I recently interviewed John Paulk for an upcoming documentary. He shared his experience on the Oprah Winfrey Show when Oprah asked him if he was still attracted to men. “No,” he said, “I’m no longer attracted to men.” The audience laughed. Paulk went on to share that in hindsight they laughed because they knew he was lying. He was unprepared to face his own homosexuality and, in fact, proclaimed he had been changed for nearly 20 more years.
For most sane, reasoning people, the show was an obvious farce. Exchanges between spouses and friends felt awkward. We easily read between the lines, though we may have respected their desire to honor their faith. For those trapped in conservative religious ideology, the show offered an “alternative to an alternative lifestyle,” as one of the men said. It held out false hope to people who believe that their Bible tells them there is something wrong with them and they are broken.
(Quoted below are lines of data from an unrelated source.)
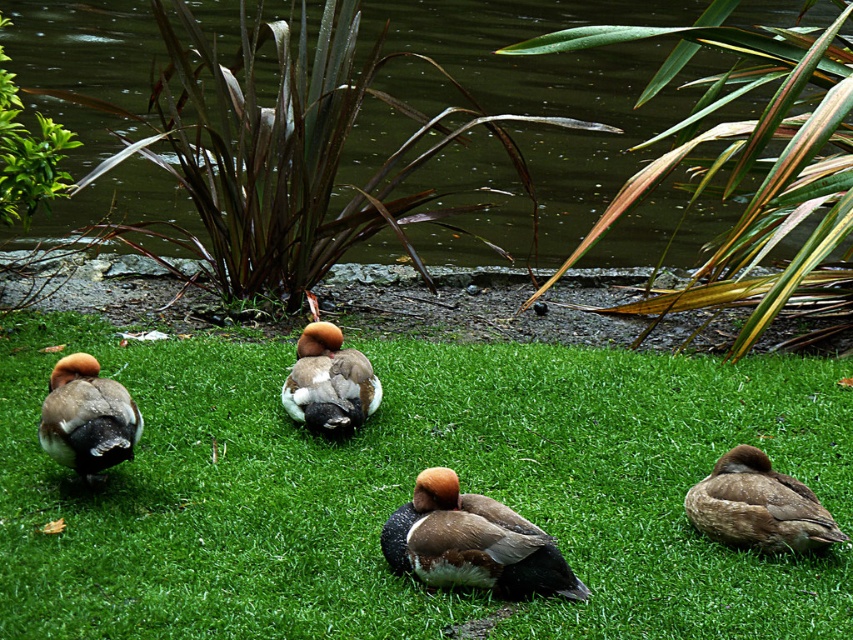 Question: Considering the relative positions of brown matte duck at center and brown fuzzy duck at lower right in the image provided, where is brown matte duck at center located with respect to brown fuzzy duck at lower right?

Choices:
 (A) below
 (B) above

Answer: (A)

Question: Which object appears farthest from the camera in this image?

Choices:
 (A) green grassy at center
 (B) brown fuzzy duck at lower left
 (C) brown fuzzy duck at center
 (D) brown fuzzy duck at lower right

Answer: (C)

Question: Which object is positioned closest to the brown fuzzy duck at lower left?

Choices:
 (A) brown fuzzy duck at center
 (B) brown fuzzy duck at lower right
 (C) green grassy at center

Answer: (C)

Question: Is green grassy at center in front of brown matte duck at center?

Choices:
 (A) no
 (B) yes

Answer: (B)

Question: Which object is closer to the camera taking this photo?

Choices:
 (A) brown matte duck at center
 (B) greenish water at center
 (C) green grassy at center

Answer: (C)

Question: Does brown matte duck at center appear on the left side of brown fuzzy duck at center?

Choices:
 (A) no
 (B) yes

Answer: (A)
So, yes, I’m glad the show aired. I’m glad the conversation is being had and I know there are many people who could identify with the struggle these couples experience. While I believe in every person’s right to choose the way he or she wants to live, it is evident that the choices are still highly influenced by homophobic bigotry. Conservative religious people have been sold a bill of goods, that homosexuality is a single lifestyle, it is unnatural, and that people cannot live happy, fulfilled lives, even having a relationship with God. That’s the part that still needs to change.